Takbiran adalah Apa? Simak Penjelasannya di Sini
Membagikan informasi dari berbagai topik.
·waktu baca 3 menit
Tulisan dari Pojok Informasi tidak mewakili pandangan dari redaksi kumparan

Takbiran adalah salah satu tradisi umat Islam yang sangat lekat dengan perayaan Hari Raya Idulfitri maupun Iduladha.
Kegiatan ini biasanya dilakukan dengan mengumandangkan kalimat takbir, yaitu “Allahu Akbar,” sebagai bentuk pengagungan kepada Allah SWT atas segala nikmat dan karunia-Nya.
Takbiran tidak hanya menjadi simbol kemenangan setelah menjalankan ibadah puasa selama bulan Ramadan, tetapi juga menjadi momen penuh kebahagiaan dan rasa syukur bagi umat Muslim di seluruh dunia.
Takbiran adalah Tradisi dalam Perayaan Hari Raya
Dikutip dari laman kominfo.jatimprov.go.id, mengungkapkan bahwa takbiran adalah tradisi umat Islam yang dilakukan dengan mengumandangkan kalimat takbir, yaitu “Allahu Akbar”, sebagai bentuk pengagungan kepada Allah SWT menjelang Hari Raya Idulfitri atau Iduladha.
Tradisi ini biasanya dilaksanakan pada malam sebelum hari raya hingga menjelang pelaksanaan Sholat Ied.
Selain menjadi ungkapan rasa syukur atas selesainya ibadah puasa di bulan Ramadan, takbiran juga menjadi sarana syiar Islam yang memperkuat suasana religius di tengah masyarakat.
Di Indonesia, takbiran tidak hanya dipahami sebagai ibadah yang dilakukan secara lisan, tetapi juga berkembang menjadi tradisi yang berpadu dengan budaya lokal.
Gema takbir yang terdengar dari masjid, musala, maupun dari pawai takbir keliling menjadi pemandangan yang umum dijumpai di berbagai daerah.
Kehadiran bedug yang ditabuh secara bergantian serta kegiatan takbir keliling menunjukkan bagaimana masyarakat merayakan malam kemenangan dengan cara yang tetap berakar pada nilai keagamaan.
Tradisi takbiran di Nusantara telah dikenal sejak masa kesultanan Islam pada sekitar abad ke-15 hingga abad ke-18 Masehi.
Pada masa tersebut, takbiran menjadi bagian dari praktik keagamaan masyarakat Muslim. Ketika memasuki masa kolonial pada abad ke-19 hingga awal abad ke-20, pelaksanaannya sempat mengalami keterbatasan karena situasi penjajahan.
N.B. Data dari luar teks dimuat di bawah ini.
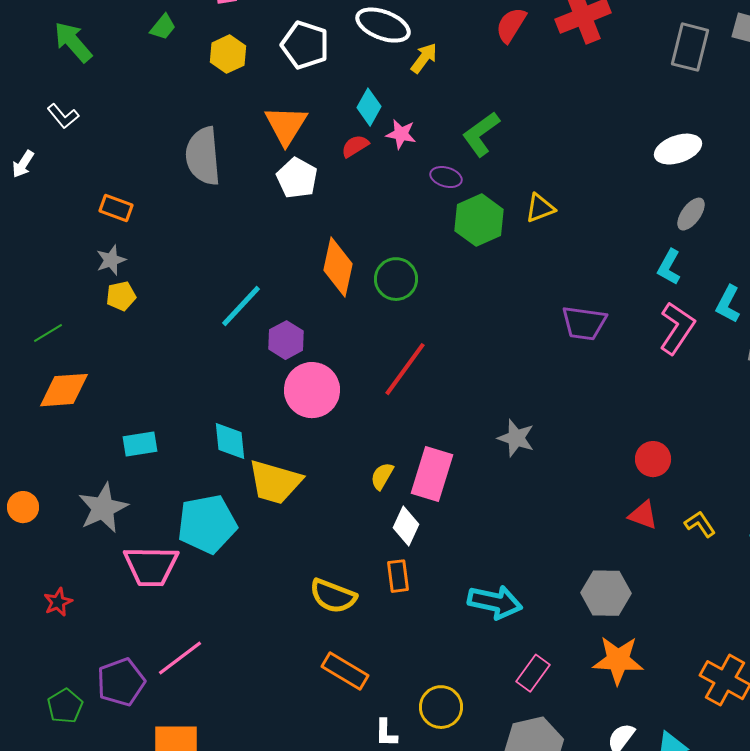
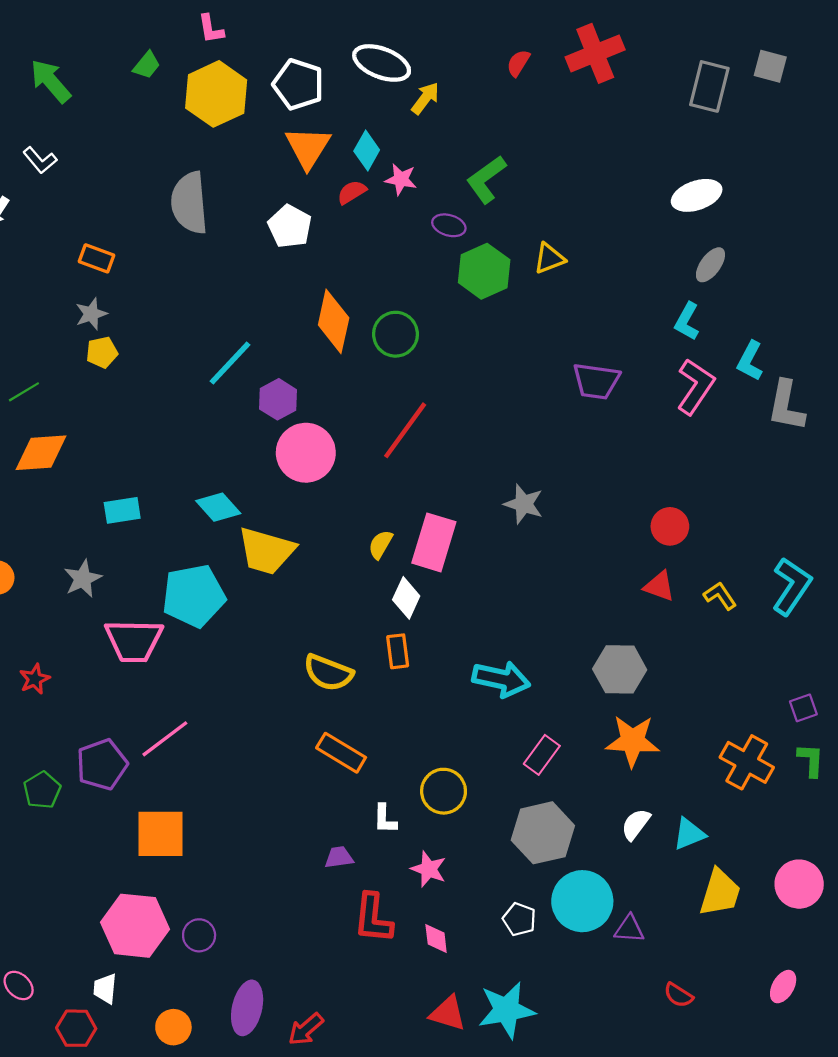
red semicircle: (511, 25) -> (518, 63), size x0.7
yellow hexagon: (228, 54) -> (216, 94), size x1.6
orange triangle: (286, 125) -> (308, 147), moved
cyan diamond: (230, 441) -> (218, 507), turned -36
gray star: (103, 508) -> (83, 579), size x0.7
Meskipun demikian, tradisi ini tetap berlangsung dan bahkan sering dimaknai sebagai bentuk perlawanan simbolis terhadap kondisi saat itu.
Seiring berjalannya waktu, bentuk perayaan takbiran terus berkembang tanpa meninggalkan makna utamanya. Di sejumlah daerah di Pulau Jawa, tradisi takbir keliling masih menjadi bagian penting dari perayaan malam Idulfitri.
Sementara di daerah lain muncul tradisi khas yang menampilkan kekayaan budaya setempat, seperti pawai obor, tabuhan alat musik tradisional, atau kegiatan kebersamaan masyarakat di sekitar masjid.
Namun, perkembangan tersebut juga menghadirkan perubahan pada cara pelaksanaannya. Saat ini, takbiran tidak hanya dilakukan secara langsung di masjid atau di jalanan, tetapi juga disiarkan melalui media digital.
Siaran langsung takbiran memungkinkan masyarakat tetap mengikuti suasana malam hari raya meskipun berada di tempat yang berbeda.
Hal ini menunjukkan bahwa tradisi takbiran mampu beradaptasi dengan perkembangan zaman tanpa menghilangkan esensinya.
Pada dasarnya, takbiran tetap memiliki makna utama sebagai bentuk pengakuan atas kebesaran Allah sekaligus ungkapan syukur atas nikmat yang diberikan.
Oleh karena itu, tradisi ini dipahami sebagai momentum religius yang mengingatkan umat Islam untuk memaknai kemenangan hari raya dengan rasa syukur dan kesadaran spiritual.(DANI)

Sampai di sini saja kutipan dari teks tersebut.